Some people have asked me where the phrase "hue and cry" comes from. The Columbia Encyclopedia says:
The "hue and cry," formerly, in English law, is the pursuit of a criminal immediately after he had committed a felony. Whoever witnessed or discovered the crime was required to raise the hue and cry against the perpetrator (e.g., call out "Stop, thief !") and to begin pursuit; all persons within hearing were under the same obligation, and it was a punishable offense not to join in the chase and capture. The perpetrator was promptly brought into court, and if there was evidence of his having been caught red-handed, he was summarily convicted without being allowed to testify in his own behalf. The hue and cry was abolished in the early 19th cent. Possible modern survivals are the obligation to serve on a sheriff's posse and to assist a police officer in pursuing a suspected culprit.
So, there you have it. What this has to do with our family, I have no idea, other than it is a phrase suggesting clamor and chaos. I thought it would be a fun name for a blog. At the very least, it is much better than the name of YOUR blog.

Wednesday, July 21, 2010

Trip to Pennsylvania

We spent last weekend in our neighboring state of Pennsylvania. Activities included visiting the interesting town of Hersey ("the sweetest place of earth"), hanging out with Ellie's brother Sam and wife Emily (who live in Allentown), and touring the historic district of Philadelphia. Pictures below:

Stephen ready for adventure.

Nora and Andrew at the Hersey amusement park. The scale of rides was only matched by the scale of the crowds.

Here, Andrew is able to combine his two passions in life -- candy and cars.

At the Hersey "World of Chocolate" tour.

Independence Hall.

Here is a bell of some sort. Not a good one. There is a crack is on the other side.

Sam is interning for Air Products -- the biggest company you've probably never heard of. Very impressive operation they have going there -- even a waterfall!

We finished with a Philly steak sandwich at Jim's Steaks. Yummy.

Here are our intrepid and patient hosts. Thanks Sam and Emily for treating us so well!

Some consistency, please -- UPDATED with new chart [Bryan]

The next time people start complaining about the budget deficit, ask them whether they support the extension of President Bush's 2001 tax cuts for wealthy Americans. If they say yes, something is obviously amiss in their reasoning. As you can see below, nothing has increased the deficit over the past years more than Bush's tax cuts . Strange how, for some people, we can't afford to help the unemployed or to help states retain school teachers, but we can always afford wars and tax breaks for the wealthy.



I'm not saying all of the Bush-era tax cuts are necessarily bad, or that they should not be temporarily renewed during this recession. I'm just pointing out the inconsistency of championing both deficit reduction and the extension of massive tax cuts.

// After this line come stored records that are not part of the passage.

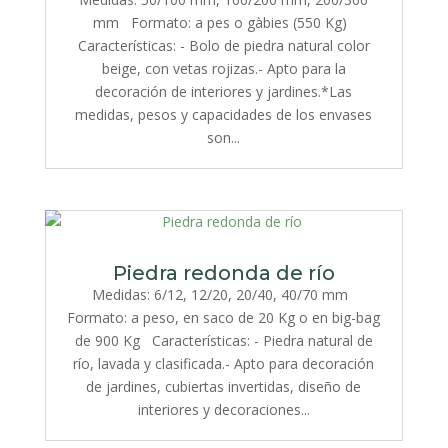
mm Formato: a pes o gàbies (550 Kg)
Características: - Bolo de piedra natural color
beige, con vetas rojizas.- Apto para la
decoración de interiores y jardines.*Las
medidas, pesos y capacidades de los envases
son...
Piedra redonda de río
Medidas: 6/12, 12/20, 20/40, 40/70 mm
Formato: a peso, en saco de 20 Kg o en big-bag
de 900 Kg Características: - Piedra natural de
río, lavada y clasificada.- Apto para decoración
de jardines, cubiertas invertidas, diseño de
interiores y decoraciones...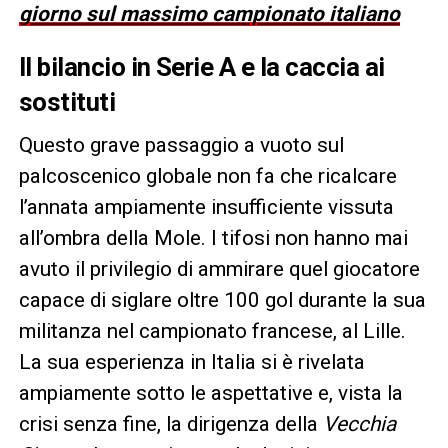
giorno sul massimo campionato italiano
Il bilancio in Serie A e la caccia ai
sostituti
Questo grave passaggio a vuoto sul
palcoscenico globale non fa che ricalcare
l’annata ampiamente insufficiente vissuta
all’ombra della Mole. I tifosi non hanno mai
avuto il privilegio di ammirare quel giocatore
capace di siglare oltre 100 gol durante la sua
militanza nel campionato francese, al Lille.
La sua esperienza in Italia si è rivelata
ampiamente sotto le aspettative e, vista la
crisi senza fine, la dirigenza della
Vecchia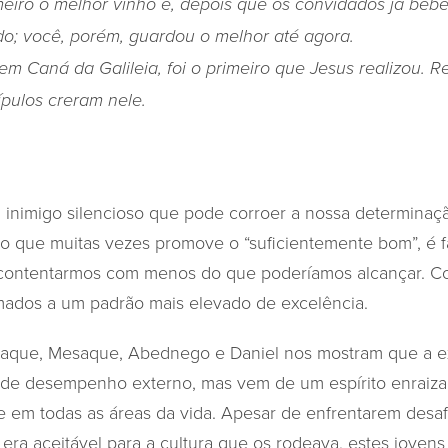
iro o melhor vinho e, depois que os convidados já bebe
ido; você, porém, guardou o melhor até agora.
 em Caná da Galileia, foi o primeiro que Jesus realizou. R
cípulos creram nele.
inimigo silencioso que pode corroer a nossa determinaç
 que muitas vezes promove o “suficientemente bom”, é f
contentarmos com menos do que poderíamos alcançar. Co
ados a um padrão mais elevado de excelência.
aque, Mesaque, Abednego e Daniel nos mostram que a e
de desempenho externo, mas vem de um espírito enraiza
e em todas as áreas da vida. Apesar de enfrentarem desaf
era aceitável para a cultura que os rodeava, estes joven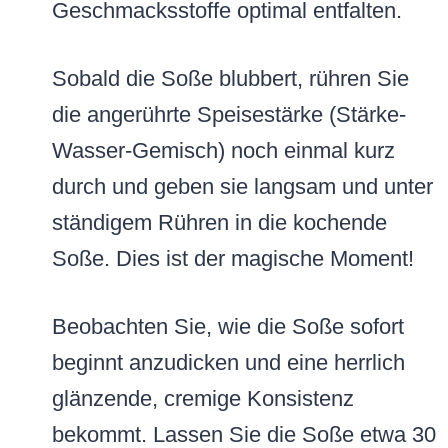
Geschmacksstoffe optimal entfalten.
Sobald die Soße blubbert, rühren Sie
die angerührte Speisestärke (Stärke-
Wasser-Gemisch) noch einmal kurz
durch und geben sie langsam und unter
ständigem Rühren in die kochende
Soße. Dies ist der magische Moment!
Beobachten Sie, wie die Soße sofort
beginnt anzudicken und eine herrlich
glänzende, cremige Konsistenz
bekommt. Lassen Sie die Soße etwa 30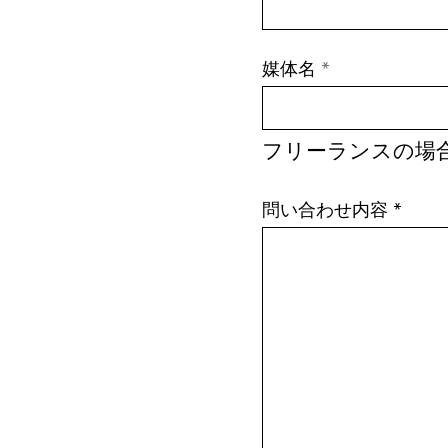
媒体名
フリーランスの場
問い合わせ内容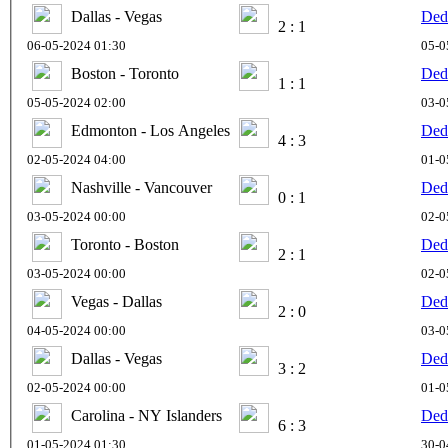
Dallas - Vegas
Ded
2 : 1
06-05-2024 01:30
05-0
Boston - Toronto
Ded
1 : 1
05-05-2024 02:00
03-0
Edmonton - Los Angeles
Ded
4 : 3
02-05-2024 04:00
01-0
Nashville - Vancouver
Ded
0 : 1
03-05-2024 00:00
02-0
Toronto - Boston
Ded
2 : 1
03-05-2024 00:00
02-0
Vegas - Dallas
Ded
2 : 0
04-05-2024 00:00
03-0
Dallas - Vegas
Ded
3 : 2
02-05-2024 00:00
01-0
Carolina - NY Islanders
Ded
6 : 3
01-05-2024 01:30
30-0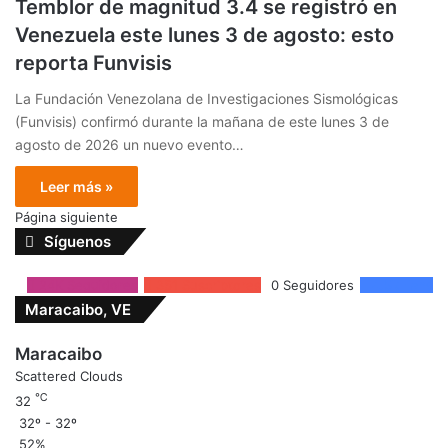
Temblor de magnitud 3.4 se registró en
Venezuela este lunes 3 de agosto: esto
reporta Funvisis
La Fundación Venezolana de Investigaciones Sismológicas
(Funvisis) confirmó durante la mañana de este lunes 3 de
agosto de 2026 un nuevo evento…
Leer más »
Página siguiente
Síguenos
24K
Seguidores
351
Suscriptores
0
Seguidores
4.5k
Fans
Maracaibo, VE
Maracaibo
Scattered Clouds
℃
32
32º - 32º
52%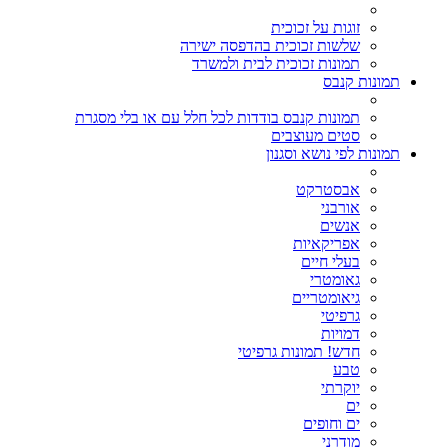
זוגות על זכוכית
שלשות זכוכית בהדפסה ישירה
תמונות זכוכית לבית ולמשרד
תמונות קנבס
תמונות קנבס בודדות לכל חלל עם או בלי מסגרת
סטים מעוצבים
תמונות לפי נושא וסגנון
אבסטרקט
אורבני
אנשים
אפריקאיות
בעלי חיים
גאומטרי
גיאומטריים
גרפיטי
דמויות
חדש! תמונות גרפיטי
טבע
יוקרתי
ים
ים וחופים
מודרני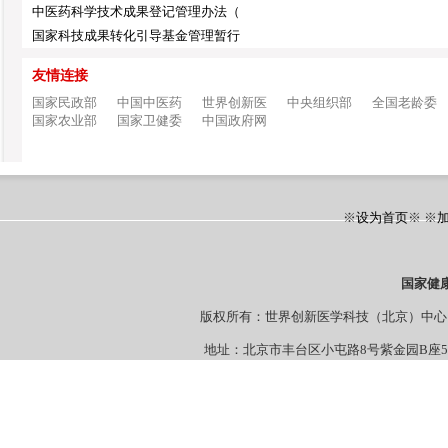
中医药科学技术成果登记管理办法（
国家科技成果转化引导基金管理暂行
友情连接
国家民政部
中国中医药
世界创新医
中央组织部
全国老龄委
国家农业部
国家卫健委
中国政府网
※
设为首页
※ ※
国家健
版权所有：世界创新医学科技（北京）
地址：北京市丰台区小屯路8号紫金园B座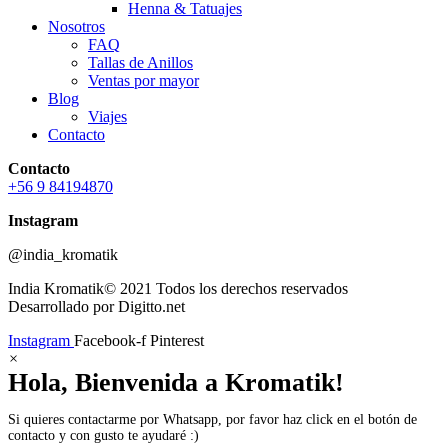
Henna & Tatuajes
Nosotros
FAQ
Tallas de Anillos
Ventas por mayor
Blog
Viajes
Contacto
Contacto
+56 9 84194870
Instagram
@india_kromatik
India Kromatik© 2021 Todos los derechos reservados
Desarrollado por Digitto.net
Instagram
Facebook-f
Pinterest
×
Hola, Bienvenida a Kromatik!
Si quieres contactarme por Whatsapp, por favor haz click en el botón de
contacto y con gusto te ayudaré :)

Meanwhile, Obama signed into law the Wall Street reform bill today. This brings the list of his legislative accomplishments to: Wall Street reform, health care reform, stimulus package (too small, it turns out, but still very important), the much-needed overall of the student-loan system, the Lily Ledbetter Fair Pay Act, new credit card industry regulation, a national service bill, expanded stem-cell research, and the land-protection act. Not bad, not bad at all. Of course, if we don't get more jobs soon, nobody will care.